Le lieutenant-colonel
Magrin-Vernerey refuse cependant le rembarquement
de ses troupes et les relance à l'attaque.
Aidés par la résistance de la section du lieutenant
Vadot, qui n'a pas quitté sa position sur
le remblai de chemin de fer et empêche le
déploiement des Allemands depuis près de 4
heures, le reste du 1er bataillon reprend
le terrain perdu.
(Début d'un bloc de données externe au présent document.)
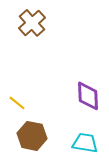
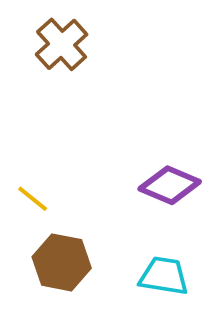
purple diamond: (88, 96) -> (170, 185), turned -64

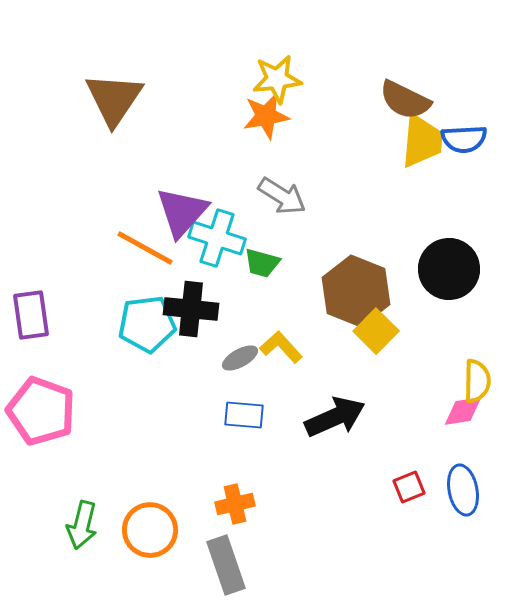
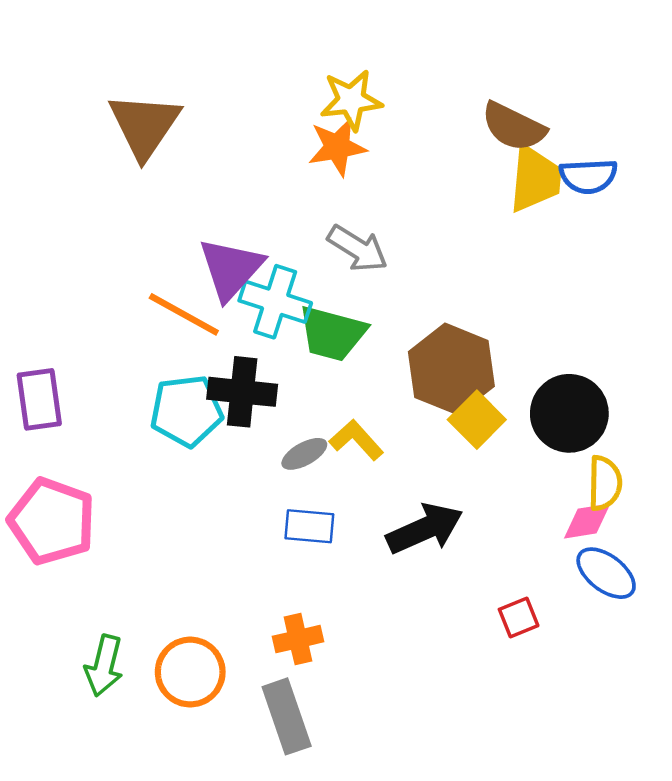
green trapezoid: (262, 263) -> (332, 333), size x1.5
black circle: (449, 269) -> (569, 413), moved
blue ellipse: (463, 490) -> (606, 573), moved, turned -42

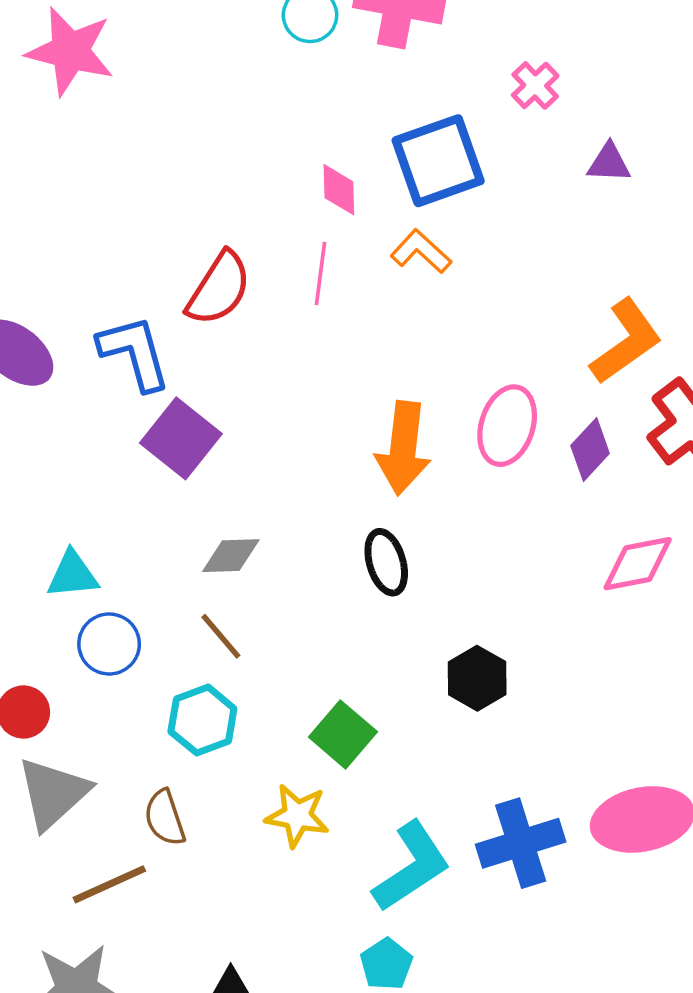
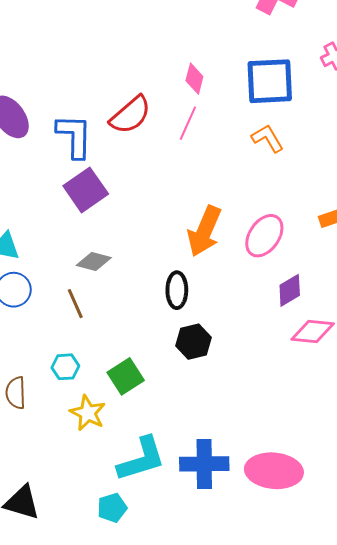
pink diamond: (339, 190) -> (194, 79), moved
orange L-shape: (421, 251) -> (268, 138), moved
purple diamond: (590, 450) -> (290, 290), moved
black hexagon: (477, 678) -> (194, 342), moved
cyan hexagon: (202, 720) -> (65, 367), moved, size x0.7

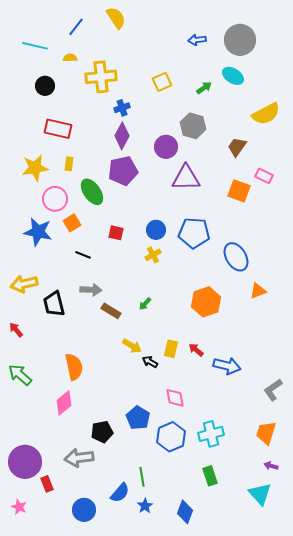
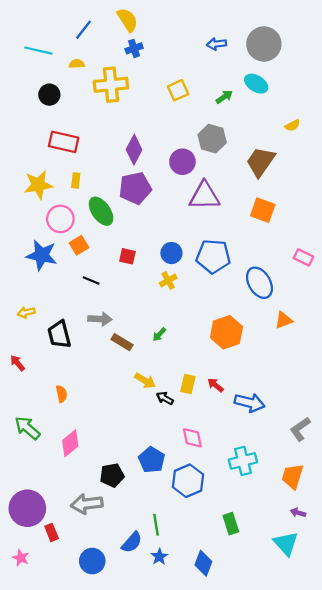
blue cross: (122, 108) -> (134, 48), moved
yellow semicircle: (266, 114) -> (292, 125), size x0.5
brown trapezoid: (237, 147) -> (261, 162), size x1.4
pink rectangle: (264, 176) -> (303, 257), moved
yellow arrow: (24, 284) -> (26, 312), size x0.6
orange semicircle: (74, 367) -> (61, 394), moved, size x0.6
green arrow: (20, 375) -> (27, 428), moved
cyan cross: (211, 434) -> (243, 461), moved

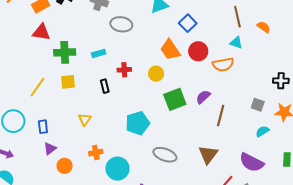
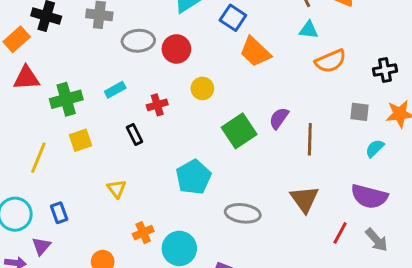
orange trapezoid: (170, 50) -> (255, 52), moved
red circle: (198, 51) -> (176, 49), moved
orange semicircle: (223, 65) -> (330, 61), moved
yellow circle: (156, 74) -> (202, 88), moved
purple triangle: (50, 148) -> (41, 246), moved

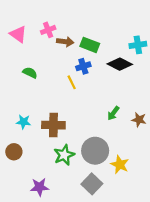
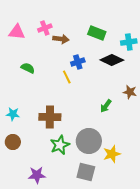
pink triangle: (18, 34) -> (17, 32), turned -30
green rectangle: (90, 45) -> (97, 33), moved
brown star: (139, 120) -> (130, 92), moved
cyan star: (24, 122) -> (13, 114), moved
yellow star: (120, 165) -> (112, 154), turned 30
gray square: (92, 184) -> (86, 172), turned -30

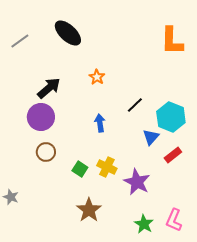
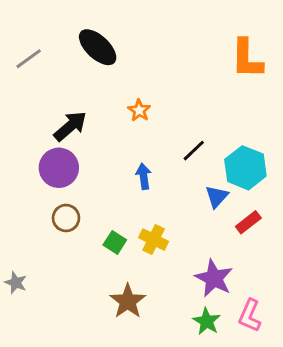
purple star: (137, 182) -> (214, 278), moved

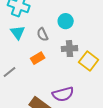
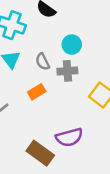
gray cross: (69, 49) -> (67, 71), moved

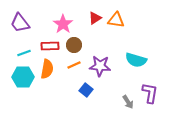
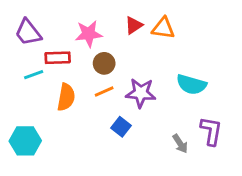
pink star: (63, 24) -> (89, 34), turned 30
red rectangle: (50, 46) -> (58, 58), moved
cyan hexagon: (23, 77) -> (25, 141), moved

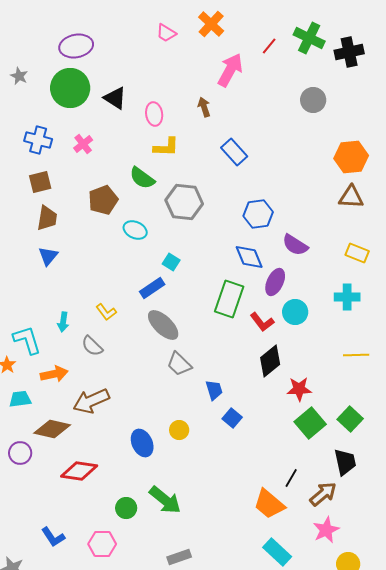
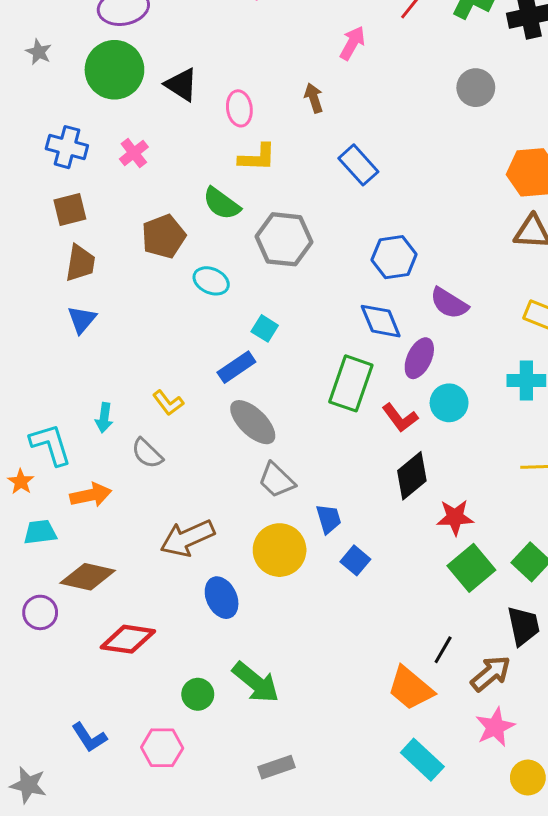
pink arrow: (230, 70) -> (352, 43), size x0.7
brown arrow: (91, 401) -> (187, 538), moved
yellow circle: (179, 430) -> (280, 550), moved, size x1.8

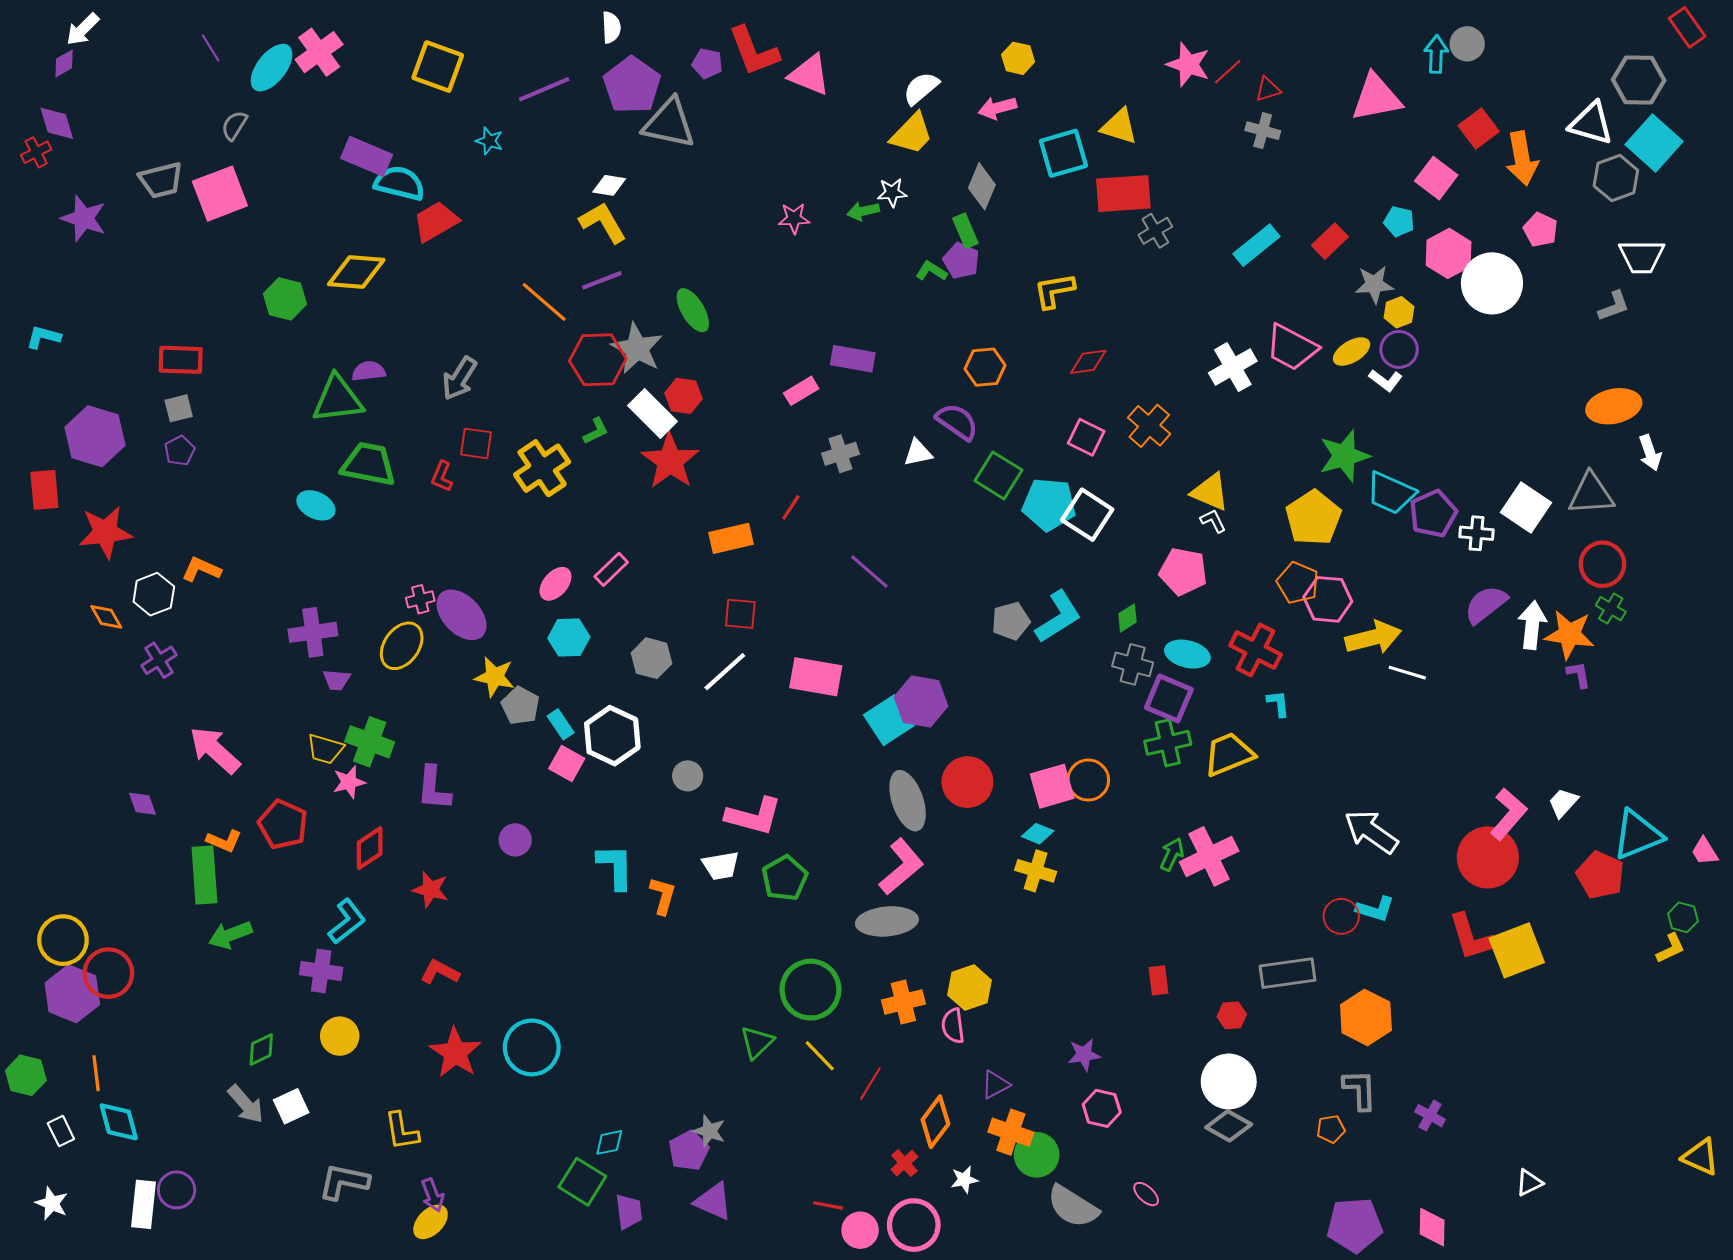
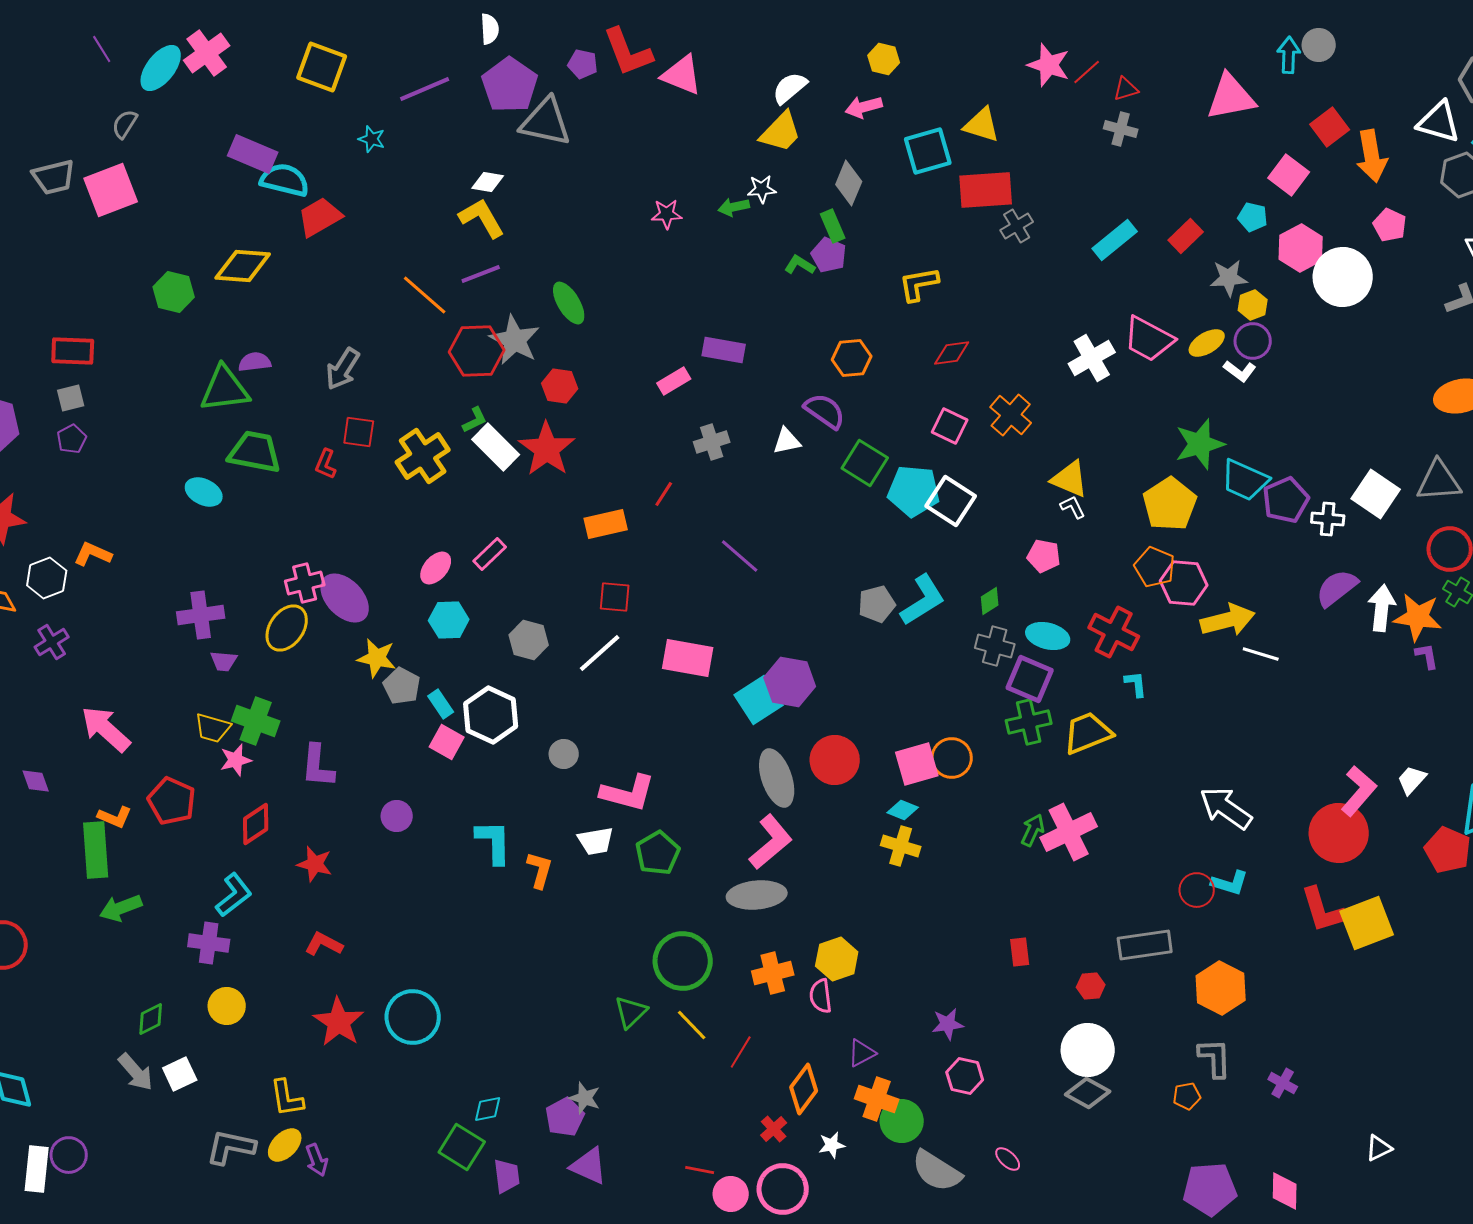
white rectangle: (653, 413) -> (496, 447), moved
pink pentagon: (1183, 571) -> (1044, 556), size x0.7
pink cross: (420, 599) -> (305, 583), size x1.4
yellow ellipse: (431, 1222) -> (285, 1145), moved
Le bataillon norvégien et
la 3e compagnie assaillent ensuite les positions
allemandes sur les côtes 457 et 407. A 19
heures, elles sont entre leurs mains. Le long
de la voie ferrée, les canons de 25, hissés
à grand peine le long de la falaise, neutralisent
les casemates allemandes.
Le 2e bataillon, réservé
pour l'assaut direct sur Narvik, n'est pas
en position avant 19 heures en raison des
nombreuses attaques aériennes. L'heure tardive
incite le lieutenant-colonel Magrin-Vernerey
à repousser l'attaque au lendemain 4 heures.
Sous l'impulsion du capitaine Amilakvari,
le 2e bataillon prend l'initiative d'avancer
et occupe presque sans opposition les collines
proches de la ville que les Allemands évacuent
dans la nuit. Le sommeil du chef de la 13e
DBLE est interrompu à cette nouvelle : la
Légion tient Narvik !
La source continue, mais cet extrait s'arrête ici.